The orginal monster part 2

 


Paul David Bailey



Today is part 2 of the part 1 from the original monster.

These parts are :The day Kylie was murdered, what happened according to Baileys own testimony, and the aftermath…

THE DAY KYLIE WAS MURDERED

Friday the 1st of November started like any other day in the busy Smith household. A dedicated teacher Dawn had left before Kylie woke up. The teenager got up and dressed and headed to the open plan lounge and kitchen her father had built in their two storey house tussling with him over the newspaper so she could read it over breakfast. After school she walked home fetched a bite to eat and was out the door at 4.30pm to ride her horse Nick, heading south out of town in the drizzle towards a local farm to practice. Had the weather been worse Kylie would have just ridden around the town.
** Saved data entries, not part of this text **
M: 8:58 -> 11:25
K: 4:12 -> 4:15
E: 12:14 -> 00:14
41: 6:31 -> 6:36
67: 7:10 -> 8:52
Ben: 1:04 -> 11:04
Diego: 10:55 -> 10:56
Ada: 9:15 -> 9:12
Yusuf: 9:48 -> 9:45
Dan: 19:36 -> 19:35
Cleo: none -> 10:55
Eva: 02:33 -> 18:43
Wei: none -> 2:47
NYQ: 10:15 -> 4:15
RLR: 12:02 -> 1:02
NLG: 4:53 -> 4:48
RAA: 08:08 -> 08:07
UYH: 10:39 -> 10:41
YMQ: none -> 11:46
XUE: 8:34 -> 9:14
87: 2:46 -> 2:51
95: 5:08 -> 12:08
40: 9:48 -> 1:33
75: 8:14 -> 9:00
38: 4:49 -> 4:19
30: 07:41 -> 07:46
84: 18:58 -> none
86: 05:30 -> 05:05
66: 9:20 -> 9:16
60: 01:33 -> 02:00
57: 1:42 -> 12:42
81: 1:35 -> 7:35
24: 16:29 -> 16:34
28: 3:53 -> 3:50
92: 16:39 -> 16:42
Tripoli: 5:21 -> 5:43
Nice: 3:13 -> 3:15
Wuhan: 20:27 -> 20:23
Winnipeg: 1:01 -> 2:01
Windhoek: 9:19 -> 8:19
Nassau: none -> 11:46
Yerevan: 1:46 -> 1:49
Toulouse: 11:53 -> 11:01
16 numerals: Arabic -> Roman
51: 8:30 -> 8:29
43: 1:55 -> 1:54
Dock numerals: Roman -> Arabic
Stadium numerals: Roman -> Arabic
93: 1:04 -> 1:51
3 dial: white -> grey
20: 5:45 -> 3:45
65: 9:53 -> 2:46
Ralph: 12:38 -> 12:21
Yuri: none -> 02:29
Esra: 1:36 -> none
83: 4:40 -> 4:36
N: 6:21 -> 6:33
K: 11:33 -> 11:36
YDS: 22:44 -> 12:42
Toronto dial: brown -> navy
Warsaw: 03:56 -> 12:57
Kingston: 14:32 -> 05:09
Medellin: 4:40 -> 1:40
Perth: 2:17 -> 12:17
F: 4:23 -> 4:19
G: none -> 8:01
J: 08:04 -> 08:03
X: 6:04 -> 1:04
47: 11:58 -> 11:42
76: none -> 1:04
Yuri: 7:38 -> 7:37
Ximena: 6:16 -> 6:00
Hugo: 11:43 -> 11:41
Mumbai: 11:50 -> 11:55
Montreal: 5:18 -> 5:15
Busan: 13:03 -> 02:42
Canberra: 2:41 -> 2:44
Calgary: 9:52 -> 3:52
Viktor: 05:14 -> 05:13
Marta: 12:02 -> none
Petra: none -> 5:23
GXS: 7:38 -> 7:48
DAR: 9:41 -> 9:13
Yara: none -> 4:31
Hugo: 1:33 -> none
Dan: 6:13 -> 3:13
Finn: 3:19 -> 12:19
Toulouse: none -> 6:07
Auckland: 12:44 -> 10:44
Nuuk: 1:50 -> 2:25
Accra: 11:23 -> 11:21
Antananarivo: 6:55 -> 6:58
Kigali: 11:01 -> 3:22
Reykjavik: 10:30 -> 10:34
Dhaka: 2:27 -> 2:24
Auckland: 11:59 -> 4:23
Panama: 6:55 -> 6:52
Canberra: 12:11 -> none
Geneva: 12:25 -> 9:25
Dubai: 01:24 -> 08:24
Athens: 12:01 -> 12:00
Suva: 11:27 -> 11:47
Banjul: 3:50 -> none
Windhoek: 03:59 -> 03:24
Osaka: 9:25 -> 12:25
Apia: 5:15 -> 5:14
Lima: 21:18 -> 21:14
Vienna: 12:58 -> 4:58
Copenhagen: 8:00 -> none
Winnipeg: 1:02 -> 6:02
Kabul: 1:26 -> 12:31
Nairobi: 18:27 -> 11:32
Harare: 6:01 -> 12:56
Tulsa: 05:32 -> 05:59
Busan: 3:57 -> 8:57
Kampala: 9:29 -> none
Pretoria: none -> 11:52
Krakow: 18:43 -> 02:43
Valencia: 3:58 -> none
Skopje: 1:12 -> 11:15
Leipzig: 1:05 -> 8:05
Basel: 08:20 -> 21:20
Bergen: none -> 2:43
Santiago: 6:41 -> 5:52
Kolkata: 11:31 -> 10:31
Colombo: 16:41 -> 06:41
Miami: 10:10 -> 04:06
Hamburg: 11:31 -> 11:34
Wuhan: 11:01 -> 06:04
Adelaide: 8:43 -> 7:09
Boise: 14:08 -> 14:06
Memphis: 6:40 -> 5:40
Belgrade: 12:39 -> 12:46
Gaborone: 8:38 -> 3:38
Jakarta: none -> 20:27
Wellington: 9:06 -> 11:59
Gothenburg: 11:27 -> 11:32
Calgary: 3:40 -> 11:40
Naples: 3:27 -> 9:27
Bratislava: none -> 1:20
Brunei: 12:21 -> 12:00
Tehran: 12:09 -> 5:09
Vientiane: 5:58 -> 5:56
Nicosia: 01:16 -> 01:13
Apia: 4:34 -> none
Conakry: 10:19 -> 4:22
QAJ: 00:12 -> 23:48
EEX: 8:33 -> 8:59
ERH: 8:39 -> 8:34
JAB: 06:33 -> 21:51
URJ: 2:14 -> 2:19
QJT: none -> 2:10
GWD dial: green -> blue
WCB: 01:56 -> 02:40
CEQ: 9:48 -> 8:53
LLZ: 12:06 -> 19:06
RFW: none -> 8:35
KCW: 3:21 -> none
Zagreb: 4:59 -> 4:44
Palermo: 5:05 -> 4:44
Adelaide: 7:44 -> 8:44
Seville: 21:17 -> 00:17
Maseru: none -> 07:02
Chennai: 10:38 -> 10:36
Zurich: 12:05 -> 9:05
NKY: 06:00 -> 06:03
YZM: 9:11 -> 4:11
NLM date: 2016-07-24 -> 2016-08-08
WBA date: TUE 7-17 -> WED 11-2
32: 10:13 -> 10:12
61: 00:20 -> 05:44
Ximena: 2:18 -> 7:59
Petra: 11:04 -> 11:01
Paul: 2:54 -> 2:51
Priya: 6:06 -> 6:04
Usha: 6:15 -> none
The last known sighting of her occurred not long after she and Nick headed south along Waikawa road just 200m past town and in plain sight of passing traffic, when a farmer saw her talking to someone in a dark car parked at the side of the road.

Police would later learn that what the farmer saw was most likely Kylie’s last moments before she was forced from her horse at gun point ordered to lie down in the back seat of the car and abducted.

Minutes later the local mailman saw her startled horse cantering up the main street and grabbed him. He found Kylie’s best friend Angie Wood and another riding companion who were running late and trying go catch up to Kylie, and gave Nick to them while he went out to find Kylie.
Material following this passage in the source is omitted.